There is still room for improvement in accuracy. The monocular SLAM algorithm generally has problems relating to scale drift due to error accumulation. A loop-closure detection module is necessary for pose correction. Similar concepts can be used in the 3D reconstruction system.

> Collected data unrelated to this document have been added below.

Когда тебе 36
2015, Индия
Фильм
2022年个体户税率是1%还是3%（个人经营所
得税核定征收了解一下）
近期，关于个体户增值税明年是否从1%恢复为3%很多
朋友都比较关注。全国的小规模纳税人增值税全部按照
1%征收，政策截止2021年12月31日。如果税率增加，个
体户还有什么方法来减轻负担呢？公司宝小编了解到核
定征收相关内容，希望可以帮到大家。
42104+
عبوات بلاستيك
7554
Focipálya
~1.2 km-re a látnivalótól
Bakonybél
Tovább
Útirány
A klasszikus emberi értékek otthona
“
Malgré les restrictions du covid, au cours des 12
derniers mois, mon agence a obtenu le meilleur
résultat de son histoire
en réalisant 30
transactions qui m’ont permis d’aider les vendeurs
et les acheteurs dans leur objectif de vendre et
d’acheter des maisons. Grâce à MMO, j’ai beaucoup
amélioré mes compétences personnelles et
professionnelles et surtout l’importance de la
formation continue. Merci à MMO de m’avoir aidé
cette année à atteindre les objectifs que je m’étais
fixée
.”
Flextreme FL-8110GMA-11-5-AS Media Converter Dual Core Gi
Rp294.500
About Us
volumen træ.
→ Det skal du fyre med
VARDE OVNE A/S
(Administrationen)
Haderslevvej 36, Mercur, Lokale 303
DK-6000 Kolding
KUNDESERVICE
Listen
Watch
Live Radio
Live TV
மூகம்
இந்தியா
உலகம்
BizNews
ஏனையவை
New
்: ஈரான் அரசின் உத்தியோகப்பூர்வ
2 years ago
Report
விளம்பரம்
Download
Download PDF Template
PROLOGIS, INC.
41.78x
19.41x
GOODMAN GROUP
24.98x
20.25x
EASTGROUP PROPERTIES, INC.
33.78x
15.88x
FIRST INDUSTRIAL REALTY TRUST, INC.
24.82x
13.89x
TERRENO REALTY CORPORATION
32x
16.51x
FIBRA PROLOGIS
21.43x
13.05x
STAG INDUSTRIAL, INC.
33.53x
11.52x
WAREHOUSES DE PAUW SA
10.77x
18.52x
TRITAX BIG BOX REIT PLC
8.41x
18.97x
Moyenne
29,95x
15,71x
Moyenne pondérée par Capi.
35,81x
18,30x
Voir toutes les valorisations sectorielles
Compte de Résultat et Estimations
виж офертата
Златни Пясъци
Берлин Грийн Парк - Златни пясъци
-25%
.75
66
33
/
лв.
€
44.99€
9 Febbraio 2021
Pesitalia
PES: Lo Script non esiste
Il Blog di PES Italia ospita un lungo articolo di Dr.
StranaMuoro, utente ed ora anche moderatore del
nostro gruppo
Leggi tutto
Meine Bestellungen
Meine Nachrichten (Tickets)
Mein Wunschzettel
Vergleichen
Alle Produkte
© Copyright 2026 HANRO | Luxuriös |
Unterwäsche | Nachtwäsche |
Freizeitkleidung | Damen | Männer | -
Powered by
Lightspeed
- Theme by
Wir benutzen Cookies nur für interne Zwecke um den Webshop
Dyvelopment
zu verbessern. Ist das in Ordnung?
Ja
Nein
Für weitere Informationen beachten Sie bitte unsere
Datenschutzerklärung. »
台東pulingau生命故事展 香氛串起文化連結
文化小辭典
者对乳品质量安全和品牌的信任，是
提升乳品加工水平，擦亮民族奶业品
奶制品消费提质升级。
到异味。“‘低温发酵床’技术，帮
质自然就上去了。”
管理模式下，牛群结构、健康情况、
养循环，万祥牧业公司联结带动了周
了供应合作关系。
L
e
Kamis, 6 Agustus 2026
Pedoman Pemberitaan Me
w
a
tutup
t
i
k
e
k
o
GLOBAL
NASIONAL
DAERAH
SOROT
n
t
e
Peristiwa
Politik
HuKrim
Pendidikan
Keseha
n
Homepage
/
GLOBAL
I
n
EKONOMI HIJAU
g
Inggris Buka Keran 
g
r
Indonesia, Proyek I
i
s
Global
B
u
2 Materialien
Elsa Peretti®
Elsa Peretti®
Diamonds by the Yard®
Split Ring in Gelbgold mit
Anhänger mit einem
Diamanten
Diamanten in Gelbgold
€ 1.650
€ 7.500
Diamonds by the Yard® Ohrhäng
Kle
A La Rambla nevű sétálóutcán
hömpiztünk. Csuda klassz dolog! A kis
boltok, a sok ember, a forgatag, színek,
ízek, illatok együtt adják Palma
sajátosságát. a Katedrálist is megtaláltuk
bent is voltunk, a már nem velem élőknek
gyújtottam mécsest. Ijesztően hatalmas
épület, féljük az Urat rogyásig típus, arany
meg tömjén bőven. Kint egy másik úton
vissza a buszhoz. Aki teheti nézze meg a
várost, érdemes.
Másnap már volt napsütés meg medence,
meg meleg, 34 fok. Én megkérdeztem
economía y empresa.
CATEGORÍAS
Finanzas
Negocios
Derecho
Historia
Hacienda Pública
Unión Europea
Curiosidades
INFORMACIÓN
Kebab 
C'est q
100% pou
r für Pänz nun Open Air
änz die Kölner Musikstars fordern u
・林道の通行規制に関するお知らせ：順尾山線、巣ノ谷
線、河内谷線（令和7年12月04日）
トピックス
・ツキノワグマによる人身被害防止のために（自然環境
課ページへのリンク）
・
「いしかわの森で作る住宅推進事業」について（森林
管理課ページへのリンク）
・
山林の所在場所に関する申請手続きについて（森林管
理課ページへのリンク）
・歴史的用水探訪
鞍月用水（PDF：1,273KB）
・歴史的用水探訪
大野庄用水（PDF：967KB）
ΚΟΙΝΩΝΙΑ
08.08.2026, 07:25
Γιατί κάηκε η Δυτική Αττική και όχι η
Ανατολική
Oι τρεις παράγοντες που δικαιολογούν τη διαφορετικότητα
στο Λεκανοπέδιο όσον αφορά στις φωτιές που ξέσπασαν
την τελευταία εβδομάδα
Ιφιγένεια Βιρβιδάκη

The localization module with closed-loop function can fuse the previous and current point clouds to build a drift-free 3D model, which can build a larger scale of terrain scene.

6. Conclusions

In this study, we use the portable embedded platform as a computing device to implement a real-time 3D reconstruction system for large scenes of various terrains. The proposed method is well designed by carefully considered from two aspects, i.e., hardware and algorithm. The algorithm makes full use of the geometric characteristics of the terrain scene, combines the advantages of SLAM and MVS-based depth estimation, and makes improvements in keyframe selection and depth searching. In terms of hardware, by analyzing the structural characteristics of GPU and independence of computation process, we utilized ROS-based multi-process and CUDA acceleration techniques, which enables the algorithm to achieve real-time performance. The overall experiments results have demonstrated that, in the ultra height altitude aerial dataset (≥800 m), more than 83.741% of the depth estimation error rate are lower then 1% in the simulated scene. In the global mapping, 93.462% of the estimated point clouds with absolute error distance of less then 0.9%. In the real-world scene, more than 81.27% of our estimated point clouds are less than 5 m difference from the results of Photoscan. The proposed method can be used for various terrains scenes and outperforms the state-of-the-art embedded GPU-based real-time 3D reconstruction method in terms of accuracy and efficiency.

Author Contributions

Conceptualization: Z.L. and F.L.; data curation: F.L. and S.G.; formal analysis: X.M. and W.L.; funding acquisition: S.H.; methodology: Z.L.; project administration: S.H.; software: Z.L.; writing—original draft: Z.L. All authors have read and agreed to the published version of the manuscript.

Funding

This research was funded by the International Science and Technology Cooperation Project, grant number 2015DFR10830.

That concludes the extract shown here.